Your objective. Make an exact copy of the listing, without images.

Source material.
****************
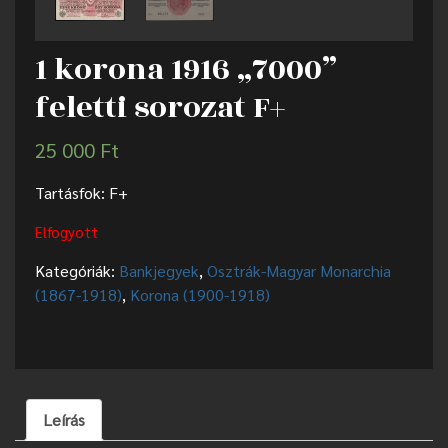
1 korona 1916 „7000”
feletti sorozat F+
25 000
Ft
Tartásfok: F+
Elfogyott
Kategóriák:
Bankjegyek
,
Osztrák-Magyar Monarchia
(1867-1918)
,
Korona (1900-1918)
Leírás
****************
Solution to the problem.
1 korona 1916 „7000”
feletti sorozat F+
25 000
Ft
Tartásfok: F+
Elfogyott
Kategóriák:
Bankjegyek
,
Osztrák-Magyar Monarchia
(1867-1918)
,
Korona (1900-1918)
Leírás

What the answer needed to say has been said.